Discrete sound cards are a divisive topic in the performance PC community. Some people love their sound cards and can’t imagine playing games or listening to music without their card.
Others think that discrete sound cards are overrated and unnecessary.
But most people fall somewhere in between and don’t know or don’t care about sound cards.
So where should you fall? Do you need a discrete sound card? Do sound cards really improve PC gaming framerates? Today, I’m going to answer all of those questions for you – and more!
Over at TechSpot.com, Matthew DeCarlo compared his experience using an average $80 sound card and his on-board motherboard’s sound card. He switched his sound card on and off throughout the test. Some of the information from this article is borrowed from DeCarlo’s research.
Compared to an average onboard motherboard sound card, a discrete sound card (even an average one) will produce noticeably sharper notes, higher highs, and lower lows.
You’ll hear and feel the rumbling of bass. You’ll be able to distinguish individual treble notes from one another. Soft background noises will become more distinct. The fuzzy guitar solos and vocals will be sounds of the past.
Just like Dr. Dre said on his Beats commercials, you’ll be able to appreciate the amount of work that goes into producing a single song.
I’m not exaggerating: even on modest speakers or headphones, and even to the most novice audiophile, there will be a noticeable difference. Of course, the major question is whether that difference is worth spending $60 to $150 on a sound card.
FLAC stands for Free Lossless Audio Codec. It’s a high-quality audio format that compresses digital audio files in order to reduce file size but not quality. FLAC files tend to be significantly larger than your average .mp3 files and other formats, which means better sound quality.
But most people won’t get to hear this better sound quality because most people don’t have high-quality speakers, headphones, and sound equipment that’s needed to tell the difference.
If you can tell the difference between 320kpbs .mp3 files and FLAC files on average audio equipment, then congratulations: because I can’t.
Bit rate is extremely important when it comes to sound quality. But there’s certainly some diminishing returns. With bit rate, most people can notice a difference up to 256kbps for .mp3 files. Bumping from 64kbps to 128kbps provides a noticeable boost, for example, as does bumping from 128kbps to 256kbps.
It’s difficult to notice a difference between 256kbps and 320kbps for .mp3 files, so don’t get too stressed out if your songs aren’t all in 320kbps.
As mentioned above, it’s difficult (impossible?) to tell the difference between high-quality (320kpbs) .mp3 files and FLAC files. So as long as your music files are 320kbps, FLAC, or 256kbps, you’ll be able to enjoy a top-quality audio experience.
Unless your video card and processor are severely lacking in resources, you will probably not notice a difference in speed or performance after installing a sound card. Sound cards will lighten the processing load on your CPU, but not by much.

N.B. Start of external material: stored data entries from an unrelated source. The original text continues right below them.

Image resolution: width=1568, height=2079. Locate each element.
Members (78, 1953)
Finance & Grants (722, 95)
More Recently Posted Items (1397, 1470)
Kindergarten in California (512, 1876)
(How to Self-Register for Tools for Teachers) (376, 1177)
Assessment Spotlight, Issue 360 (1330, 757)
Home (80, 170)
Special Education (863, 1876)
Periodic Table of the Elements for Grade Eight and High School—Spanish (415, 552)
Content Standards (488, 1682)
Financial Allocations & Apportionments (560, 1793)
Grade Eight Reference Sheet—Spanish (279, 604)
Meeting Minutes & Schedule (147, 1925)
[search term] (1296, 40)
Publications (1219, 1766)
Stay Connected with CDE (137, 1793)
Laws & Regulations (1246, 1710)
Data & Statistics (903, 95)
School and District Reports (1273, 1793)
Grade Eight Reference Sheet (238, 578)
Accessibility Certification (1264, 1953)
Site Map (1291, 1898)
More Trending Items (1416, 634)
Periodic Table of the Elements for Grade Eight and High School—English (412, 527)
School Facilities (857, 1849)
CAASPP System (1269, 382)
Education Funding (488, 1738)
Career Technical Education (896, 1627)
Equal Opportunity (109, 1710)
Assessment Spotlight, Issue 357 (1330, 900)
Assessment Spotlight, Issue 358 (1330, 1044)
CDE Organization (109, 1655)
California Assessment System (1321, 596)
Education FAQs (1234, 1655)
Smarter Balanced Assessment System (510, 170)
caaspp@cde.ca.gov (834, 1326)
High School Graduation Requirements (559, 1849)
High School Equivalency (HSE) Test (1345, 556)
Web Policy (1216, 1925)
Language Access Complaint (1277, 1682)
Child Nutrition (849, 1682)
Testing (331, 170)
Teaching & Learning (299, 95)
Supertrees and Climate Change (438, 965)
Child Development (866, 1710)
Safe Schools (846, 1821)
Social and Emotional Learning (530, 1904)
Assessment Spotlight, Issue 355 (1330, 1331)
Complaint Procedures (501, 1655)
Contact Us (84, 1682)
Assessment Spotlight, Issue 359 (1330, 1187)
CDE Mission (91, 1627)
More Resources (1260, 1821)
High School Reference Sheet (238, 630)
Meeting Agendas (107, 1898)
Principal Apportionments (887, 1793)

How does this work? Well, audio information needs to be processed by your PC. Without a sound-card, this information is processed by your motherboard’s on-board sound card and your CPU. With a discrete sound card, all audio processing takes place on the sound card, freeing up PC resources for other things.
But the fact of the matter is this: your computer is rarely going to be processing so much audio information that it has a noticeable impact on performance. So don’t expect a frames per second boost after buying a sound card, because you’re likely to be disappointed.

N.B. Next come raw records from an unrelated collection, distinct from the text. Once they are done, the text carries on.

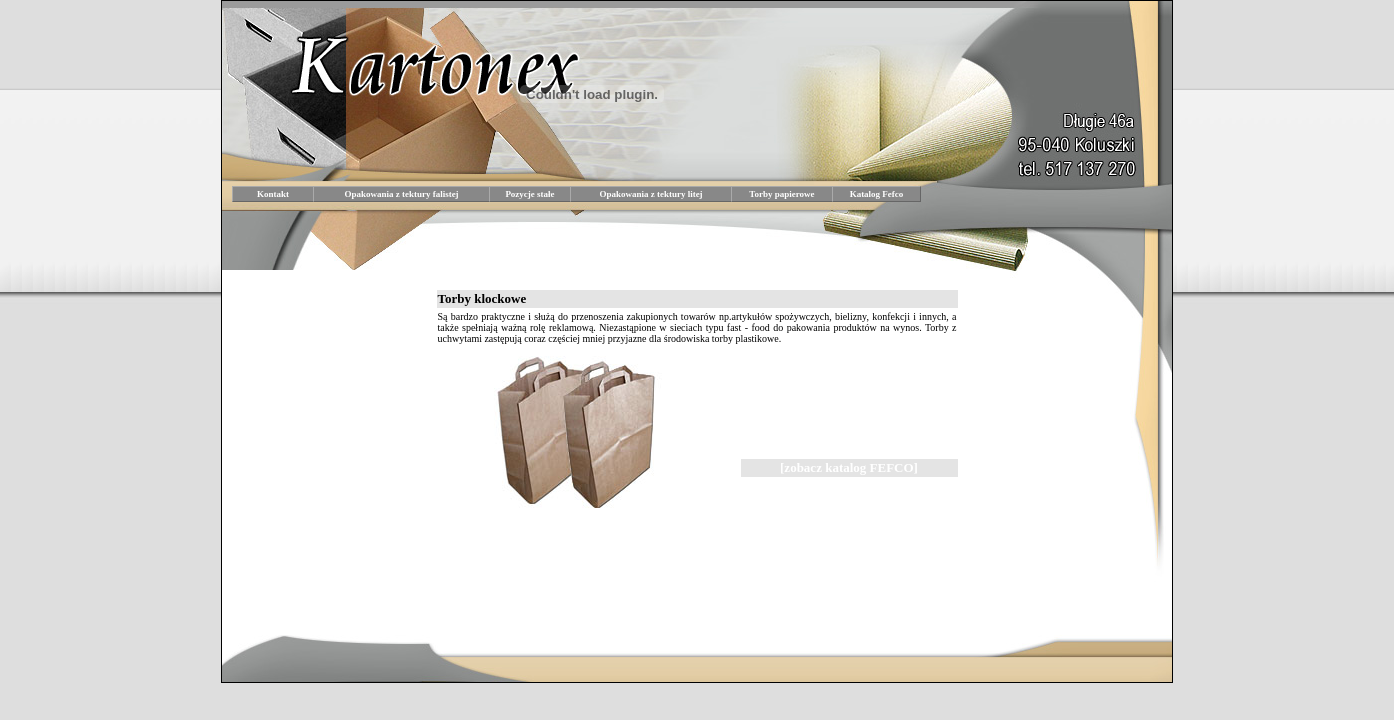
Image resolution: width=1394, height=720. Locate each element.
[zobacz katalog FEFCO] (849, 467)
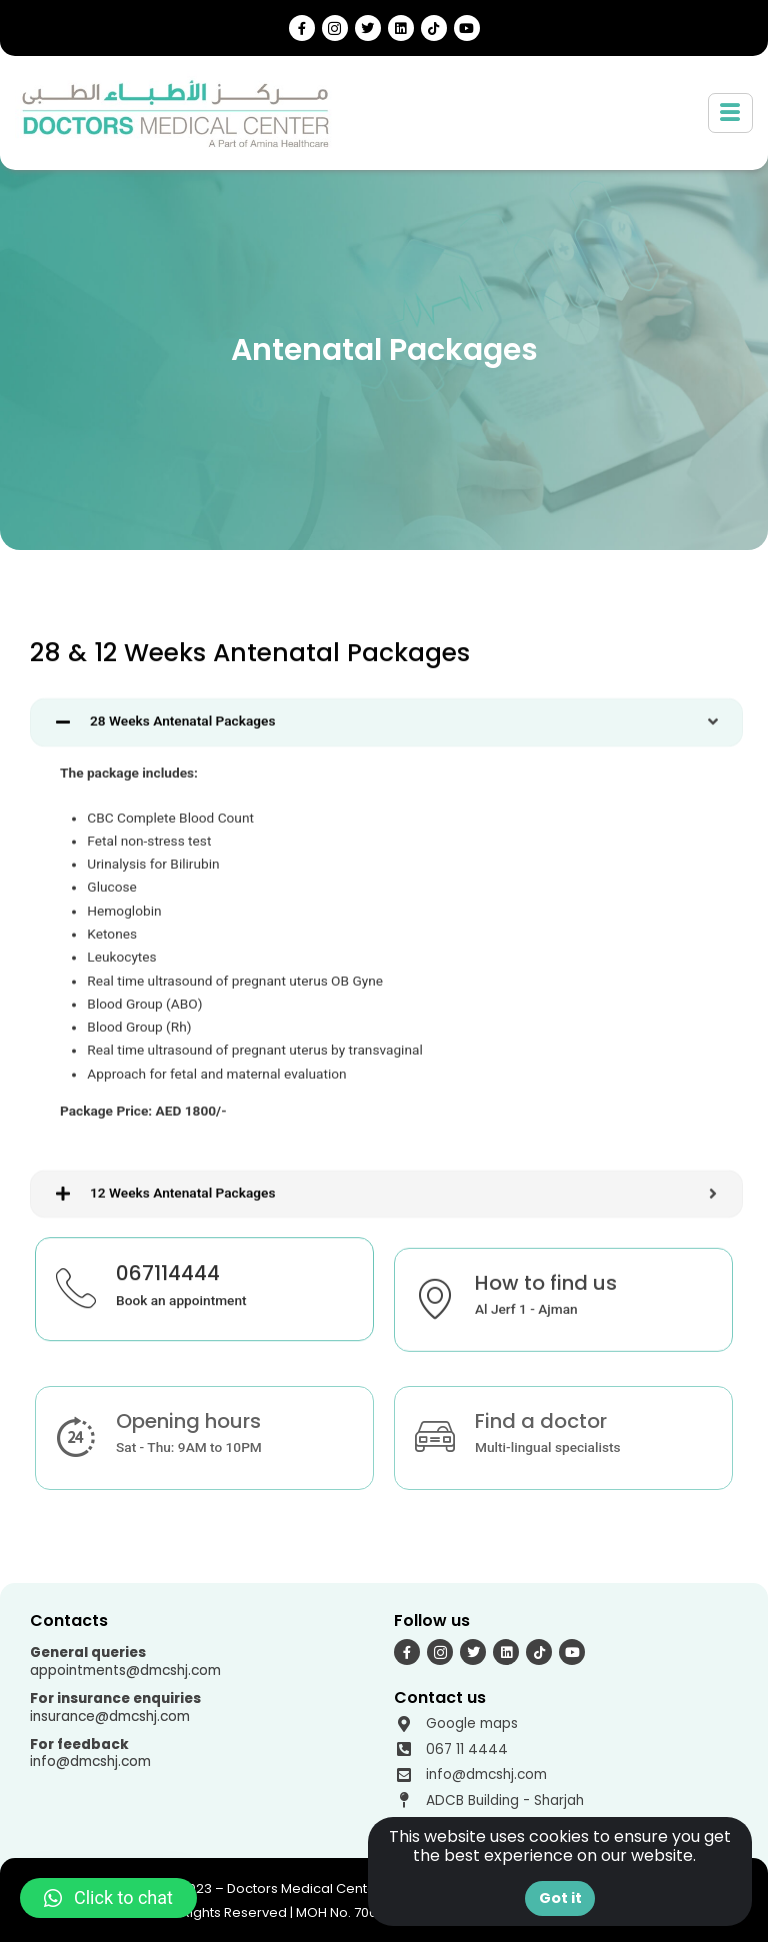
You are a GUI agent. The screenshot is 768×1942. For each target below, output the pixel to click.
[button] (108, 1898)
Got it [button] (560, 1898)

Matthew DeCarlo, the guy who compared a discrete sound card side-by-side with an onboard sound card, claimed that shifting from onboard audio to a discrete sound card was like moving from low resolution to high-resolution video. That’s quite the compliment.
If you listen to all your music online through streaming services, then a sound card may not be worth it. Online streaming music has been compressed and transcoded, weakening its quality and reducing the beneficial effects of your sound card. So if you purely stream music online and don’t play PC games, then a sound card may not be for you.
If you spend a lot of time playing games or listening to music at your computer, then your sound card will likely be worth the price.
Whether you’re listening on $400 headphones or a budget pair of speakers, there will be a noticeable difference after installing your sound card. This most noticeable difference will be in sound quality, not necessarily frames per second in your video games.
Once you’ve installed your sound card, you’ll realize that switching back to your motherboard’s on-board sound card is virtually impossible. The more you listen to audio with your discrete sound card, the more your old onboard sound card sounds like a device from the 1960s.
Should you buy a discrete sound card? Probably. But buy it for the higher quality music playback and PC gaming audio – not for the increased framerate performance. And don’t buy it if you only have 128kbps audio files or if you stream all your music online.